A 46-year old woman was diagnosed as having primary plasma cell leukemia (pPCL), with 4000/μl circulating plasma cells, massive bone marrow plasma cells infiltration and t(4;14),del 1p,1q gain. She was treated with bortezomib, liposomal doxorubicin and dexamethasone with immunofixation negative complete response. However, just before starting peripheral stem cell mobilization therapy, she experienced right facial nerve palsy. Column and cerebral magnetic resonance imaging (MRI) showed no apparent central nervous system (CNS) involvement. However, lumbar puncture and cerebro-spinal fluid (CSF) cytospin documented meningeal infiltration of CD138+ CD56+ CD38+ plasma cells (Fig. 1). A very small IgG/λ paraprotein in serum and 10% of bone marrow plasma cells were also found. Intrathecal administrations of methotrexate, cytarabine and dexamethasone with cranial-lumbar radiotherapy were given, obtaining CSF plasma cells disappearance and complete resolution of neurological symptoms. The initial therapeutic program was re-started.
Fig. 1.
Meningeal infiltrating plasma cells in CSF (a, b, and c) co-expressing CD138, CD56 and CD38 (d)

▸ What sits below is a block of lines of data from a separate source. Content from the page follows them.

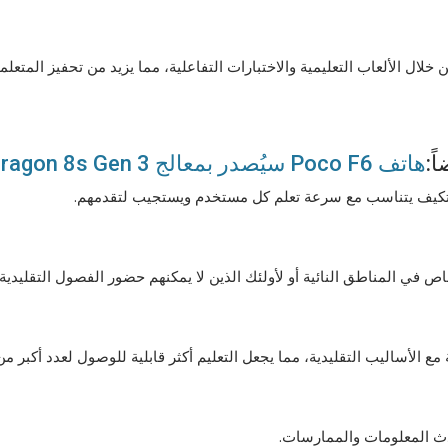
ال الألعاب التعليمية والاختبارات التفاعلية، مما يزيد من تحفيز المتعل
ً:
هاتف Poco F6 سيُصدر بمعالج Snapdragon 8s Gen 3
متكيف يتناسب مع سرعة تعلم كل مستخدم ويستجيب لتقدمهم.
في المناطق النائية أو لأولئك الذين لا يمكنهم حضور الفصول التقليدية.
ع الأساليب التقليدية، مما يجعل التعليم أكثر قابلية للوصول لعدد أكبر من
ث المعلومات والممارسات.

pPCL is a rare and very aggressive disease with poor prognosis. Meningeal localization is rare, but the exact prevalence is unknown because of reported cases are limited. A high number of circulating plasma cells seems to correlate with an increased incidence of CNS involvement. This case highlights on the need to consider CNS prophylaxis and investigation in pPCL patients with neurological symptoms or simply at risk.
Compliance with Ethical Standards
Conflict of interest
All Authors have no conflict of interest to disclose.
Ethical Approval
All procedures performed in studies involving human participants were in accordance with the ethical standards of the institutional and/or national research committee and with the 1964 Helsinki declaration and its later amendments or comparable ethical standards.
Informed Consent
Informed consent was obtained from the patient.